### WHAT THE EXERCISE ASKS
Stopping right after the line with "The image size is (338, 2576).", please reproduce the material below exactly from its first line.

### ENTRIES SHOWN
----

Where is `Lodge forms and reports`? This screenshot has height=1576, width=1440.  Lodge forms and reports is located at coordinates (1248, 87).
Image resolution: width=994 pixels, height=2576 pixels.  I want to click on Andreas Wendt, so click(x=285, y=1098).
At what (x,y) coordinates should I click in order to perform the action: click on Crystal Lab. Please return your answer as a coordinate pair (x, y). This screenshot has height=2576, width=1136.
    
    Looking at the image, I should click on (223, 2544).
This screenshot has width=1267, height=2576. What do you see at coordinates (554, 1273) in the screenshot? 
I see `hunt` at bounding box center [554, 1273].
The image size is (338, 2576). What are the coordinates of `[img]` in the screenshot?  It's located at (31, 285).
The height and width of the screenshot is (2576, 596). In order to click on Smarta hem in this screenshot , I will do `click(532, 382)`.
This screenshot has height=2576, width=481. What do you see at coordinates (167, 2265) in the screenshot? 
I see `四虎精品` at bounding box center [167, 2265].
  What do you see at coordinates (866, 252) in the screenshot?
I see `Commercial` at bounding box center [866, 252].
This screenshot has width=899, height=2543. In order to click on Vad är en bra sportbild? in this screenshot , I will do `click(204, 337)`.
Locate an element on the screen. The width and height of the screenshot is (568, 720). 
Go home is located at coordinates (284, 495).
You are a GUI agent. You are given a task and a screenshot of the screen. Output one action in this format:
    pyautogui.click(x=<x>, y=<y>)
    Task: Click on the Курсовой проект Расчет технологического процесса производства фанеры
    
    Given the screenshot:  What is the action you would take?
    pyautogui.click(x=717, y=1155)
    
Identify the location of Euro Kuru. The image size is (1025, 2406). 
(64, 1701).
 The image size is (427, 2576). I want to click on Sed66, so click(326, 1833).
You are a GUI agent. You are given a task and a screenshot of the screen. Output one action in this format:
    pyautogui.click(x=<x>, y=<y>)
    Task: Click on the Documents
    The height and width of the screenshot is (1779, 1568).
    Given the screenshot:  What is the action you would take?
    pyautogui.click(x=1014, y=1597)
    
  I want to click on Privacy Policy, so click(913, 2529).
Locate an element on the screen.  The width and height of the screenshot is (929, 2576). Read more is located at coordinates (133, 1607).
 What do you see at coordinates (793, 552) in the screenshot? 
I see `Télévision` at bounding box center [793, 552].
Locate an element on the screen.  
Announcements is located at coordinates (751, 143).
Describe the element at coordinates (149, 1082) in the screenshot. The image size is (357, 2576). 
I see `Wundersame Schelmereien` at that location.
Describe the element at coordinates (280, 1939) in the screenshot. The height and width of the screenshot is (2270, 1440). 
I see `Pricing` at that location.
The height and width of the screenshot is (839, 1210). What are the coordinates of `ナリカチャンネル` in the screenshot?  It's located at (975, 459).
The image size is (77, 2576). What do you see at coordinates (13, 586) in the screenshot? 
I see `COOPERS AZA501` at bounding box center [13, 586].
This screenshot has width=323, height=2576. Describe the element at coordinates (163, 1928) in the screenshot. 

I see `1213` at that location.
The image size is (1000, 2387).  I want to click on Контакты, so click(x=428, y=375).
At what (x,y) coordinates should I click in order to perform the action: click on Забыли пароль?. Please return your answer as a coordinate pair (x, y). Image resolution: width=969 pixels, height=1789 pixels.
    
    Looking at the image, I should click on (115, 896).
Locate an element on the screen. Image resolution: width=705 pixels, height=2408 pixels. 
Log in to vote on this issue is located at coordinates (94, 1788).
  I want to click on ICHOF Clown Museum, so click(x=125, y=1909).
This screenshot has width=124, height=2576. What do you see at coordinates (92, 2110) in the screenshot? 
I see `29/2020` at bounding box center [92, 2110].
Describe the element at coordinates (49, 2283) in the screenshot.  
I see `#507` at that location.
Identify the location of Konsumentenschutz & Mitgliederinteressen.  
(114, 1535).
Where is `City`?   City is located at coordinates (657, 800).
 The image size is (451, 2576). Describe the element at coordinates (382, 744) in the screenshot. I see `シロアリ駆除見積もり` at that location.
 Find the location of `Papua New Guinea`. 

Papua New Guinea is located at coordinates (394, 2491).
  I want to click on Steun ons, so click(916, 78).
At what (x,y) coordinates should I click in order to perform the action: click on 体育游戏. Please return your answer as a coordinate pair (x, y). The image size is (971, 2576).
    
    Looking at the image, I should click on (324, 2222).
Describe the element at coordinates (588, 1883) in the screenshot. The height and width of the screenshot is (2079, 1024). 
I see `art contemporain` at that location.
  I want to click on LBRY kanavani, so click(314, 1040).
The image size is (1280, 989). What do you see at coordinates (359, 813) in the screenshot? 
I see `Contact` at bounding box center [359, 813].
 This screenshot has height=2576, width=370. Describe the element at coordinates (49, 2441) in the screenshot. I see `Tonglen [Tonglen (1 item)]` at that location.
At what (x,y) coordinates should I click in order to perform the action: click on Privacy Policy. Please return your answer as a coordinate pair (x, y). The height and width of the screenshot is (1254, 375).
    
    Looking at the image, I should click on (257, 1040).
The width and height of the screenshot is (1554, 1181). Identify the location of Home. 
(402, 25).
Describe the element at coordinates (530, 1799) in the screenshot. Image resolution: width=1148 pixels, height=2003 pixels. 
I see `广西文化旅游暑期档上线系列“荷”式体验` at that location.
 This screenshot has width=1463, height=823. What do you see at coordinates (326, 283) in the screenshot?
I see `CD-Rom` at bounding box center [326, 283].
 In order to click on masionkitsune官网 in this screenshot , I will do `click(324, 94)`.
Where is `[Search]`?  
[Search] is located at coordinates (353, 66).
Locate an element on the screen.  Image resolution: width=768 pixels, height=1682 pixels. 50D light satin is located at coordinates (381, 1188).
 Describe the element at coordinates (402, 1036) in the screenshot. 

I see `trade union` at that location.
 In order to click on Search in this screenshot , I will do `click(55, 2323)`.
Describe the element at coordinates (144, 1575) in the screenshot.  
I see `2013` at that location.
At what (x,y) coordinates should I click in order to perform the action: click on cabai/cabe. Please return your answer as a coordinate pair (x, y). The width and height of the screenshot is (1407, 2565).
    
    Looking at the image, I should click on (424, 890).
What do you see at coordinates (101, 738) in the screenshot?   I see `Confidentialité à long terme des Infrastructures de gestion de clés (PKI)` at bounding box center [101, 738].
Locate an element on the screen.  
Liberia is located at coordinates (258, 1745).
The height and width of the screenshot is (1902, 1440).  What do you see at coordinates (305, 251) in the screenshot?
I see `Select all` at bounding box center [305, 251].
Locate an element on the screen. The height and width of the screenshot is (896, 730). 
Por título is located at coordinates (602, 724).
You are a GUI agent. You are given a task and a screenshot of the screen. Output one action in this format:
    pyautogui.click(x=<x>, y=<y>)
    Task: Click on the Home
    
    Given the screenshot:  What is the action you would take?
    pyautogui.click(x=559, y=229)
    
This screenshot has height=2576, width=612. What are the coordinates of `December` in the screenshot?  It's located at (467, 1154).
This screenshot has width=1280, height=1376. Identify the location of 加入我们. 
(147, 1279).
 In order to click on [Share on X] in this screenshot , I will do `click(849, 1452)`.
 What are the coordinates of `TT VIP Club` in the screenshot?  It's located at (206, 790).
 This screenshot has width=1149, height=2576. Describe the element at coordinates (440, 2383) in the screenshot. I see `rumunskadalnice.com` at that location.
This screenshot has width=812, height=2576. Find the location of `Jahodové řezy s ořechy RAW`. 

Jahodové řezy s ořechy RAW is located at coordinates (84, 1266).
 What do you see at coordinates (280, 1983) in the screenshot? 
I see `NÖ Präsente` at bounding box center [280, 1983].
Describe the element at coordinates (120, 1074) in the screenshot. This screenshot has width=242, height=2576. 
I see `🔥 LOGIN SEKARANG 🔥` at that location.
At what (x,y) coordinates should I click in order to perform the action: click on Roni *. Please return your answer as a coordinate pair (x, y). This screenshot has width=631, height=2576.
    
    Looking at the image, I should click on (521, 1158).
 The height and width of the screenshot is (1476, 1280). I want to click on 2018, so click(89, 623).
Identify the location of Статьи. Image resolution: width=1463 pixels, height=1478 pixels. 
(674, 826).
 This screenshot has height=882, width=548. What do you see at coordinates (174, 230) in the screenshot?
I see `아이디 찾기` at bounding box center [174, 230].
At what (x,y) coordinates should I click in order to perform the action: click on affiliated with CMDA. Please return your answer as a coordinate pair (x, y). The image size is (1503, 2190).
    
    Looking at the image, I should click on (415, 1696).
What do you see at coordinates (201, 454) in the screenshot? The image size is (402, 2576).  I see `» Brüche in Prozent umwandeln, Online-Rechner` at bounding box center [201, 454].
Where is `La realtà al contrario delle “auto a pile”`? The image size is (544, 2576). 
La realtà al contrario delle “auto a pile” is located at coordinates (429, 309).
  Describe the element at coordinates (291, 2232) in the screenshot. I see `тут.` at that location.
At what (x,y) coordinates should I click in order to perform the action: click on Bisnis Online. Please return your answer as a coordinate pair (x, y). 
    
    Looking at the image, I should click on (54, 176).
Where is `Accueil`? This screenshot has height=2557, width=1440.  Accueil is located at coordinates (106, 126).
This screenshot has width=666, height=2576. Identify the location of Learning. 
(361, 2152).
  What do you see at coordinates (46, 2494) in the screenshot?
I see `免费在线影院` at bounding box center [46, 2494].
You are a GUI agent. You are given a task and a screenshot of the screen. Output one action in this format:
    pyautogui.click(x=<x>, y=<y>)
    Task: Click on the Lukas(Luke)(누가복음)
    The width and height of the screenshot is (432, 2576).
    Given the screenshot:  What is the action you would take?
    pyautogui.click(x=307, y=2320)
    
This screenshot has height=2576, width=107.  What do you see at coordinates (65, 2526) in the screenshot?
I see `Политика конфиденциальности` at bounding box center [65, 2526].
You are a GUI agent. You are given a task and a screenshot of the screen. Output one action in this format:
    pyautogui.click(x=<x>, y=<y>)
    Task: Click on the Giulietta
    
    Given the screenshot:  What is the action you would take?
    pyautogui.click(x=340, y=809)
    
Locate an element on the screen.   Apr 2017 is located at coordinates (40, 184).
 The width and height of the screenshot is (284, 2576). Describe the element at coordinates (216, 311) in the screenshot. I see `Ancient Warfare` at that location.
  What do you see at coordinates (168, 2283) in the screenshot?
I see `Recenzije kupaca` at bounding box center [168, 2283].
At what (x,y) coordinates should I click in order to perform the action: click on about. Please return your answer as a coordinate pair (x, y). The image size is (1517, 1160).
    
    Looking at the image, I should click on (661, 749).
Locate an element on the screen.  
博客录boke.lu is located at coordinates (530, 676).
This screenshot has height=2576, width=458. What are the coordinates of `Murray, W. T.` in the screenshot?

----

### ANSWER BOX
Where is `Lodge forms and reports`? This screenshot has height=1576, width=1440.  Lodge forms and reports is located at coordinates (1248, 87).
Image resolution: width=994 pixels, height=2576 pixels.  I want to click on Andreas Wendt, so click(x=285, y=1098).
At what (x,y) coordinates should I click in order to perform the action: click on Crystal Lab. Please return your answer as a coordinate pair (x, y). This screenshot has height=2576, width=1136.
    
    Looking at the image, I should click on (223, 2544).
This screenshot has width=1267, height=2576. What do you see at coordinates (554, 1273) in the screenshot? 
I see `hunt` at bounding box center [554, 1273].
The image size is (338, 2576). What are the coordinates of `[img]` in the screenshot?  It's located at (31, 285).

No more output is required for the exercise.